While the FTC action was a Staff Opinion, not a Rule change, the Post article characterized it as something marketers “must” do. My question, John, is how enforceable is a Staff Opinion. Are they saying “must” as a Christmas wish? Or does the Opinion indicate how the FTC will enforce the behavior within some range of discretion?
Alan
December 14th, 2006 at 12:47 pm
Alan,
Thank you for the thoughtful reply and amended blog post. It is my understanding that what the FTC may enforce is not the Staff Opinion, but rather the existing legislation to which the Letter refers. Specifically, if a marketer pays a consumer to endorse a product or service, that compensation must be disclose, or else the marketer runs the risk of being penalized for violating FTC Law.
What puzzles me is the idea that some marketers persist in believing that duping customers is a productive business practice. Putting ethics and legality aside for a brief moment, why would any marketer think that duping would-be customers is a good way to build loyalty? Such tactics should not only bring legal action against the marketer, but the person orchestrating such programs should also be charged with gross incompetence.
But returning to your original post, I think fascinating food for thought is how First Amendment rights are affected by this Letter. I suppose, if asked, I would urge cause marketers or political promoters to adhere to the same disclosure guidelines as private sector marketers. Not only is it the ethical way to go, but researchers out of Northeastern University have found that when disclosure occurs, the recipient of the “buzz” is about 70% more likely to tell another person about the subject than if disclosure did not occur.
Joe
December 14th, 2006 at 4:36 pm
I agree… political campaigns should always follow the lead of expectations in the commercial sector. I don’t think any advocacy group wants to be the test case arguing that political speech is not SPAM. Even though they would win, it would be bad press.

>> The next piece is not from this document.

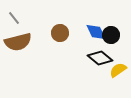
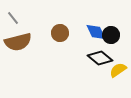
gray line: moved 1 px left
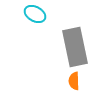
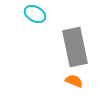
orange semicircle: rotated 114 degrees clockwise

Also, full disclosure does increase credibility. Knowing the source is paid to promote a product does not invalidate their comments. The comments stand or fall on their own merits, regardless. But to hide renumeration and get caught is the kiss of death.
I have often argued that the internet has created an emerging “full-disclosure society.” With the ability to use Google and other search tools, hiding identity and conflicts of interest have become increasingly hard to do. And getting caught, as I said above, is worse than disclosure.